### TASK DETAILS
Would you write out the entries that follow word for word, omitting any images?
○ ○ ○
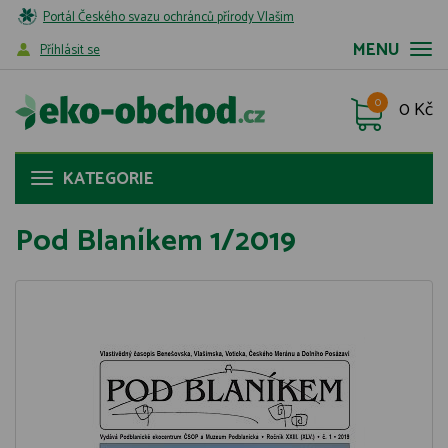
Portál Českého svazu ochránců přírody Vlašim
MENU
Příhlásit se
0
0 Kč
KATEGORIE
Pod Blaníkem 1/2019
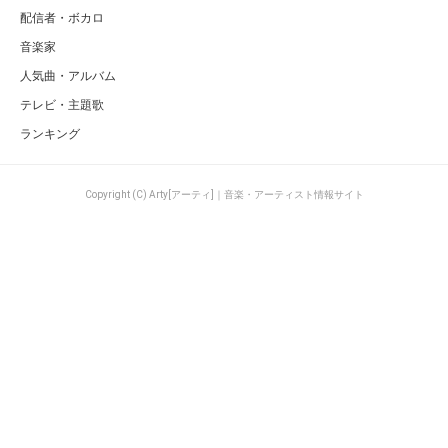
配信者・ボカロ
音楽家
人気曲・アルバム
テレビ・主題歌
ランキング
Copyright (C) Arty[アーティ]｜音楽・アーティスト情報サイト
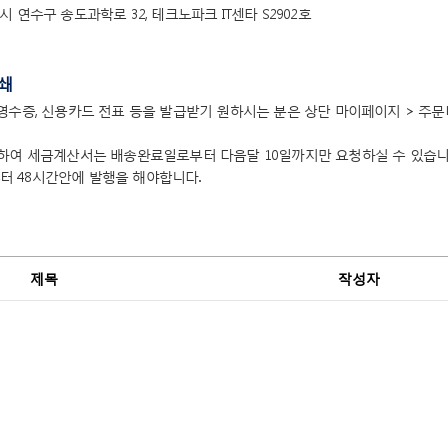
 연수구 송도과학로 32, 테크노파크 IT센타 S2902호
쇄
영수증, 신용카드 전표 등을 발급받기 원하시는 분은 상단 마이페이지 > 주
거하여 세금계산서는 배송완료일로부터 다음달 10일까지만 요청하실 수 있습니
 48시간안에 발행을 해야합니다.
제목
작성자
○ ○ ○
### SOLUTION TO THIS EXERCISE
Portál Českého svazu ochránců přírody Vlašim
MENU
Příhlásit se
0
0 Kč
KATEGORIE
Pod Blaníkem 1/2019
配信者・ボカロ
音楽家
人気曲・アルバム
テレビ・主題歌
ランキング
Copyright (C) Arty[アーティ]｜音楽・アーティスト情報サイト
 연수구 송도과학로 32, 테크노파크 IT센타 S2902호
쇄
영수증, 신용카드 전표 등을 발급받기 원하시는 분은 상단 마이페이지 > 주
거하여 세금계산서는 배송완료일로부터 다음달 10일까지만 요청하실 수 있습니
 48시간안에 발행을 해야합니다.
제목
작성자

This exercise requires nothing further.